▶ Exercise directions
Among the entries below, tally the lines that include "publique", and give the number alone.
--- Excerpted records Enclosed Below ---
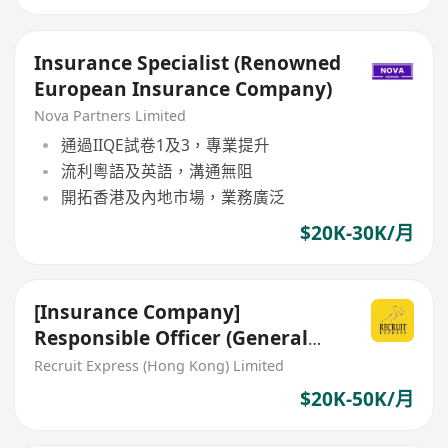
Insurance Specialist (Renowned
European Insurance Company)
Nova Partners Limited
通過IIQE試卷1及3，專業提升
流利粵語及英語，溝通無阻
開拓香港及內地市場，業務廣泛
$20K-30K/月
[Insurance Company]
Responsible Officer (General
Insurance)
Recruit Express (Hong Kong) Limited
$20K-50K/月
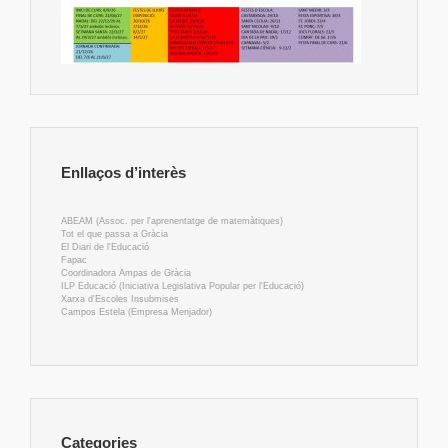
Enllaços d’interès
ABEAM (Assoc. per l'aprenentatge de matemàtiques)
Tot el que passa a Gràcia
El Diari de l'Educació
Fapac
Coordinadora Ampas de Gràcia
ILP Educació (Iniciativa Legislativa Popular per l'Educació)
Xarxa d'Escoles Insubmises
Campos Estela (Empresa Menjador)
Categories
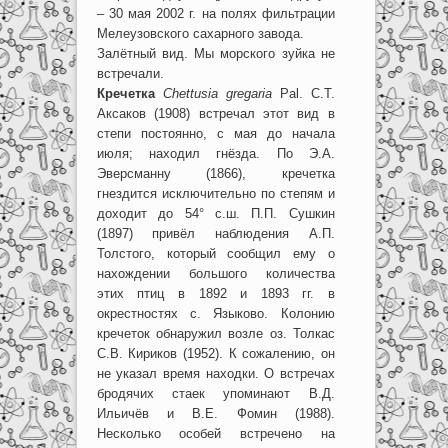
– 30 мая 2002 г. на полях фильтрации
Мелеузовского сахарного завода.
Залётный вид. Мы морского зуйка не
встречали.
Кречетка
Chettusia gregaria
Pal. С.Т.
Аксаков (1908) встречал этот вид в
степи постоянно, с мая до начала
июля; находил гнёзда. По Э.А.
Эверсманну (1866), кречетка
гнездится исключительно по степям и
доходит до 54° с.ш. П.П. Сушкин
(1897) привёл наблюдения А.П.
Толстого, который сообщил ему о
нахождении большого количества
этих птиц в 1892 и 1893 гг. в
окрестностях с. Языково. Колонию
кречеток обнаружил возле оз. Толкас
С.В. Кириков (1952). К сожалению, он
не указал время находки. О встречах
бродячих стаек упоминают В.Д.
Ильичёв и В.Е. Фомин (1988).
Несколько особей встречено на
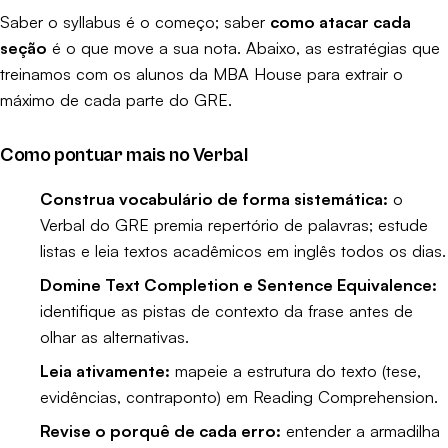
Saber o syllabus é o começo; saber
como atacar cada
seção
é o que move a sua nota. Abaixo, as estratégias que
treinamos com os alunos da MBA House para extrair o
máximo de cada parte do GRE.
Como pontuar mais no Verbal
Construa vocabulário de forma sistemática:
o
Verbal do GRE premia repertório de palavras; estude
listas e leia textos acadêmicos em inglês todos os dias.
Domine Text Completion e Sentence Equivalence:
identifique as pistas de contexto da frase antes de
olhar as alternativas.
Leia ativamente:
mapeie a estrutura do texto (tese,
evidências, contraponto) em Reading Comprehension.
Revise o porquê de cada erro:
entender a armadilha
--- End of Enclosed Excerpted records ---
--- Excerpted records Enclosed Below ---
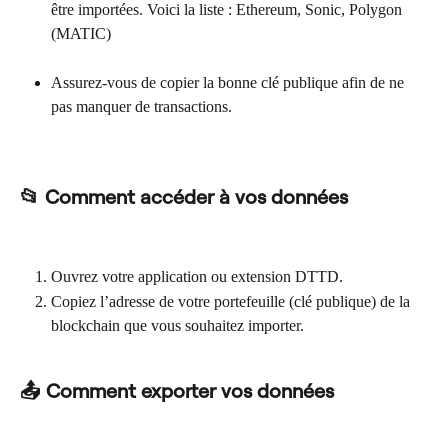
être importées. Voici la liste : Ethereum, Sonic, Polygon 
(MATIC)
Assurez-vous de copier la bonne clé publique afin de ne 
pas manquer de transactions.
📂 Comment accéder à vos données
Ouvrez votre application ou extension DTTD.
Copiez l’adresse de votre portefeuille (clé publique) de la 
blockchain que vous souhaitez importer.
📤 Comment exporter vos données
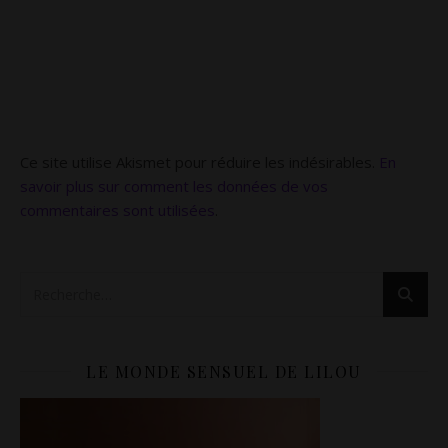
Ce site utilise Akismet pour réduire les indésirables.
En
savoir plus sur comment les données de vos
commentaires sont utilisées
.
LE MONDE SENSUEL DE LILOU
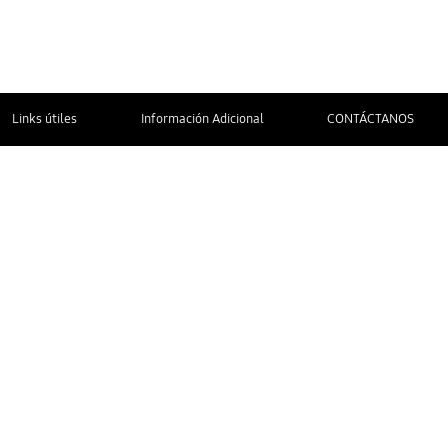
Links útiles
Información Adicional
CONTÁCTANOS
--- End of Enclosed Excerpted records ---
▶ Written solution
2